Drillia captiva

Scientific classification
- Kingdom: Animalia
- Phylum: Mollusca
- Class: Gastropoda
- Subclass: Caenogastropoda
- Order: Neogastropoda
- Superfamily: Conoidea
- Family: Drilliidae
- Genus: Drillia
- Species: D. captiva
- Binomial name: Drillia captiva E.A. Smith, 1899

= Drillia captiva =

- Authority: E.A. Smith, 1899

Species of gastropod

Drillia captiva is a species of sea snail, a marine gastropod mollusk in the family Drilliidae.

==Description==
The length of the shell attains 21 mm, its diameter 6.5 mm.

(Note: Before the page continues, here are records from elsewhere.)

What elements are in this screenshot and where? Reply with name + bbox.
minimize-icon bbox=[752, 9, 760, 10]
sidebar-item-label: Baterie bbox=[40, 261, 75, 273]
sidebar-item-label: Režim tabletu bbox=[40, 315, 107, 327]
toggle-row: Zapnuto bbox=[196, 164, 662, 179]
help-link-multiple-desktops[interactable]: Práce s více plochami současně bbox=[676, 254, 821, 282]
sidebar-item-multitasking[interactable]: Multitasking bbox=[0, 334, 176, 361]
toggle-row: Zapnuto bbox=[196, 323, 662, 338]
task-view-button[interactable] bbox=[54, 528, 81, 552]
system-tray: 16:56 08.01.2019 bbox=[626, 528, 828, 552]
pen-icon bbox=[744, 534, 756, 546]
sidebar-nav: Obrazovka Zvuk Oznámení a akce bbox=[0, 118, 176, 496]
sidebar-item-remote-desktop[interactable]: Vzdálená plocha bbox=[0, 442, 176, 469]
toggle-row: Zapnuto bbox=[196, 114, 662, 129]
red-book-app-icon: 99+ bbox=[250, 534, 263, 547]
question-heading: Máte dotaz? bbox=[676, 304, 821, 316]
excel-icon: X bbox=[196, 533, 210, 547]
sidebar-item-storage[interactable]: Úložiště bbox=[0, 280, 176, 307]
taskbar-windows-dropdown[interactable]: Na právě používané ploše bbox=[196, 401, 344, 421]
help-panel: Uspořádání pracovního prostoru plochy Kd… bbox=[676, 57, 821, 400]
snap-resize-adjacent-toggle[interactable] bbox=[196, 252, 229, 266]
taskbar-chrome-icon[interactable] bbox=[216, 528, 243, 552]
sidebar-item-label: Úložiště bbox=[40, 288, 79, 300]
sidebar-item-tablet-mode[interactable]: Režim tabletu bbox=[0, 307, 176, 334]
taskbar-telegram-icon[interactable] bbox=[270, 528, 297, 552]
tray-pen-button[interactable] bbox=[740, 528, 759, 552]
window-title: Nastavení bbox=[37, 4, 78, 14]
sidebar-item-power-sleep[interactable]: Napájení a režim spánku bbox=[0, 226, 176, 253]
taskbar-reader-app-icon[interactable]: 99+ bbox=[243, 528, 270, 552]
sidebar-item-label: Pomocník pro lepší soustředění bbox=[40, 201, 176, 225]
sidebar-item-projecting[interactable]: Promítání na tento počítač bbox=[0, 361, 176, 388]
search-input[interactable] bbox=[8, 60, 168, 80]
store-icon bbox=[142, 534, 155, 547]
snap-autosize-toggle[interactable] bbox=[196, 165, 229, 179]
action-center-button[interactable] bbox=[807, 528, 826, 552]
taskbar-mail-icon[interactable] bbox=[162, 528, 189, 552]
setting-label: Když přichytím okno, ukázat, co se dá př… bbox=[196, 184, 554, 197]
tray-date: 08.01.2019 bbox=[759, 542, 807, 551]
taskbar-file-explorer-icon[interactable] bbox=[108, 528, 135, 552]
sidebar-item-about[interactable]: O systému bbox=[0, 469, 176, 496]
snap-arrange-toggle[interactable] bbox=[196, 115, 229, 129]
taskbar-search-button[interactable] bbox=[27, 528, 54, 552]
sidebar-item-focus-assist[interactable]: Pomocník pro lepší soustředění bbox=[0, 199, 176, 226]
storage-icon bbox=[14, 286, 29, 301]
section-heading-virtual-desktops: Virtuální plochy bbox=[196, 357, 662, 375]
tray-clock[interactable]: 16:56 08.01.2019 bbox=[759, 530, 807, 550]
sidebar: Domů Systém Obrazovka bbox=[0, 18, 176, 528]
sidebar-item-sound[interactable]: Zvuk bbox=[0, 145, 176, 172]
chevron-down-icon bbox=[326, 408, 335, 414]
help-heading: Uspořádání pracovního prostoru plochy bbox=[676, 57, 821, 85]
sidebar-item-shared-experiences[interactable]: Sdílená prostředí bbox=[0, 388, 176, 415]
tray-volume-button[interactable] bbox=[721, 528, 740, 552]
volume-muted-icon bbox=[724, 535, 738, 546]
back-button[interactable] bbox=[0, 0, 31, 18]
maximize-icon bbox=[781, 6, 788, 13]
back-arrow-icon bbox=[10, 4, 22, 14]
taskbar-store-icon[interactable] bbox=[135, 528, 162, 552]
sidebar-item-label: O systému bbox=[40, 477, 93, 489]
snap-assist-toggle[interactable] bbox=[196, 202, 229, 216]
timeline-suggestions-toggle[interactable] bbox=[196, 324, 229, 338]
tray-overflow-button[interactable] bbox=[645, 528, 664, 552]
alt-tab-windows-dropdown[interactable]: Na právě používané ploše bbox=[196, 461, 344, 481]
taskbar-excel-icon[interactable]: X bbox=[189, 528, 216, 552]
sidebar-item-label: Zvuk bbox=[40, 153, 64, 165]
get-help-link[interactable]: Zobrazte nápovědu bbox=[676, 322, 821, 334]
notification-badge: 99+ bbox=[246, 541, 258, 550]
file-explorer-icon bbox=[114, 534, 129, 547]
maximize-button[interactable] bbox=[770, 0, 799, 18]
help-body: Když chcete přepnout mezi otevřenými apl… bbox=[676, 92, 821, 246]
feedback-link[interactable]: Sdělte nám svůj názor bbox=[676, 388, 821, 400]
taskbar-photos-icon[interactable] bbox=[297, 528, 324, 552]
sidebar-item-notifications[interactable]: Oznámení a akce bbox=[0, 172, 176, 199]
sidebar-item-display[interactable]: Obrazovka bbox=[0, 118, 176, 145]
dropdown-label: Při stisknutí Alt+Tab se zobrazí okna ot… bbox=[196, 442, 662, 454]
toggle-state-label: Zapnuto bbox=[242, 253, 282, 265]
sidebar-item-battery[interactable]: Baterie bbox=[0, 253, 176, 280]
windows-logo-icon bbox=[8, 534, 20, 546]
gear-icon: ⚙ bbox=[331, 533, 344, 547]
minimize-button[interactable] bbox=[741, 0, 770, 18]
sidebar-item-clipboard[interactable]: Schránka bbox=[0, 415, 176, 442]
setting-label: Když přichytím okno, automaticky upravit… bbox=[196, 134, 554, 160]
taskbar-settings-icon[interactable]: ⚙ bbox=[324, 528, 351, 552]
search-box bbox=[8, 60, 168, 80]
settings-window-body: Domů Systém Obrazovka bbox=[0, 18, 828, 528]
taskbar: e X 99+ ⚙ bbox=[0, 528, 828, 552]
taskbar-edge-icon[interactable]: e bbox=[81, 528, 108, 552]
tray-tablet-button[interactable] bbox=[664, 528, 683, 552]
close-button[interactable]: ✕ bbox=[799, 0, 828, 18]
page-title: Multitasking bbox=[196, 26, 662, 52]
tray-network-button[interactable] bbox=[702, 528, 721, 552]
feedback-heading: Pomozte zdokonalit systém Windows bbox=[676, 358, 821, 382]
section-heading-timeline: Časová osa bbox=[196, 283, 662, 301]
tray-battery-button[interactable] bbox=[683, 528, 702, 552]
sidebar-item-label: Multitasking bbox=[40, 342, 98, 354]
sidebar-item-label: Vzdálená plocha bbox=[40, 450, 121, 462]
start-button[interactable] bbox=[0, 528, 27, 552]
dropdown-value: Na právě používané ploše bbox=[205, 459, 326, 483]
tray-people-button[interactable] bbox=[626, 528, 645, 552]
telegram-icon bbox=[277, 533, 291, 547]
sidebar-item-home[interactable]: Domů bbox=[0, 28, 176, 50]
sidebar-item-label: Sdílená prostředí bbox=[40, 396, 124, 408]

The pale shell has a short fusiform shape. The spire is elongate and acuminate. It shows a pale band above the middle of the whorl. The shell contains about 10 whorls, The others are slightly concave above the suture and then slightly convex or almost flat. The whorls are crossed by 14-16 oblique longitudinal ribs. Very fine spiral striae, crossed by equally fine lines of growth, are observable under a powerful lens. The oblique aperture has an irregular shape. The siphonal canal is short. The outer lip is varicose and strongly sinuate at its top. The columella is almost straight and has a thin callus.

==Distribution==
This species occurs in the demersal zone off the Andaman Islands.